• _Exercise goal_: Within the records that follow, find every line containing the string "Small". Copy those lines.
====== Provided data
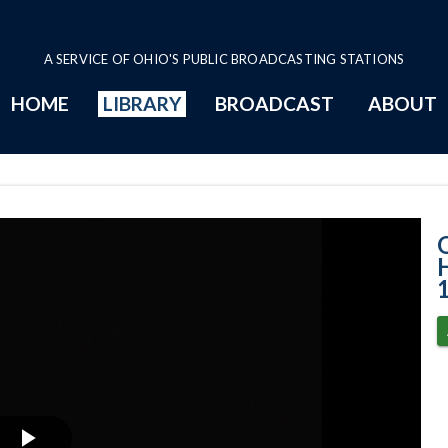
A SERVICE OF OHIO'S PUBLIC BROADCASTING STATIONS
HOME
LIBRARY
BROADCAST
ABOUT
House Session -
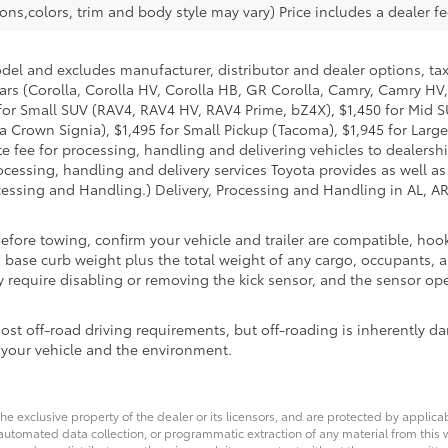
ons,colors, trim and body style may vary) Price includes a dealer fe
odel and excludes manufacturer, distributor and dealer options, tax
ars (Corolla, Corolla HV, Corolla HB, GR Corolla, Camry, Camry HV,
95 for Small SUV (RAV4, RAV4 HV, RAV4 Prime, bZ4X), $1,450 for Mi
 Crown Signia), $1,495 for Small Pickup (Tacoma), $1,945 for Large
fee for processing, handling and delivering vehicles to dealerships
essing, handling and delivery services Toyota provides as well as 
essing and Handling.) Delivery, Processing and Handling in AL, AR,
Before towing, confirm your vehicle and trailer are compatible, h
se curb weight plus the total weight of any cargo, occupants, an
 require disabling or removing the kick sensor, and the sensor oper
t off-road driving requirements, but off-roading is inherently da
 your vehicle and the environment.
he exclusive property of the dealer or its licensors, and are protected by applica
utomated data collection, or programmatic extraction of any material from this web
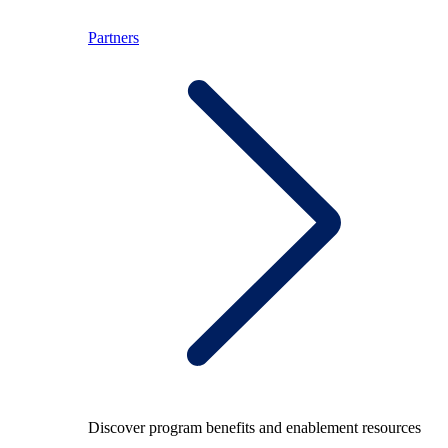
Partners
Discover program benefits and enablement resources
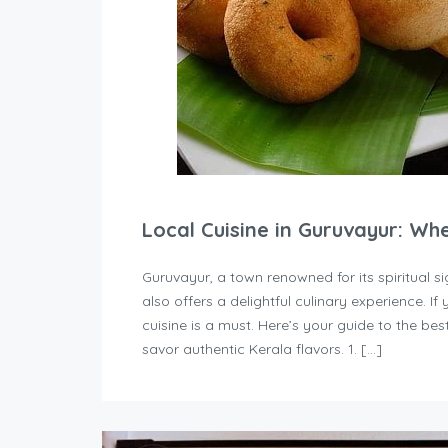
Local Cuisine in Guruvayur: Wh
Guruvayur, a town renowned for its spiritual
also offers a delightful culinary experience. If 
cuisine is a must. Here’s your guide to the b
savor authentic Kerala flavors. 1. […]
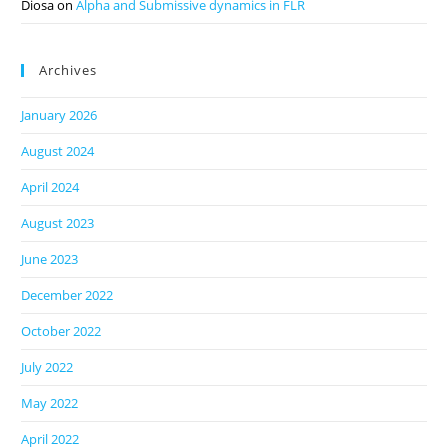
Diosa
on
Alpha and Submissive dynamics in FLR
Archives
January 2026
August 2024
April 2024
August 2023
June 2023
December 2022
October 2022
July 2022
May 2022
April 2022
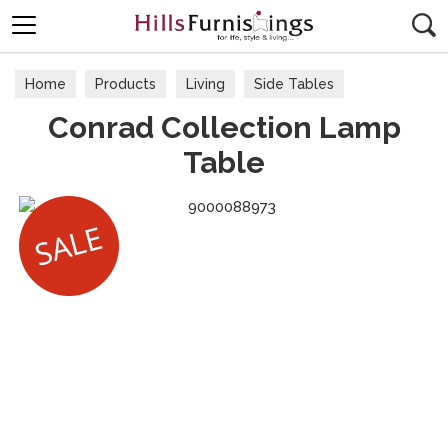
Search
Home
Products
Living
Side Tables
Conrad Collection Lamp
Table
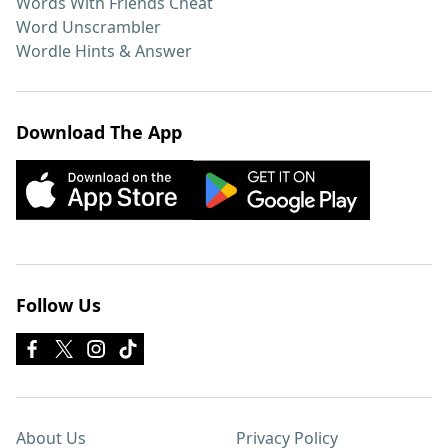
Words With Friends Cheat
Word Unscrambler
Wordle Hints & Answer
Download The App
Follow Us
About Us
Privacy Policy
============
• _Problem solution_:
95 for Small SUV (RAV4, RAV4 HV, RAV4 Prime, bZ4X), $1,450 for Mi
 Crown Signia), $1,495 for Small Pickup (Tacoma), $1,945 for Large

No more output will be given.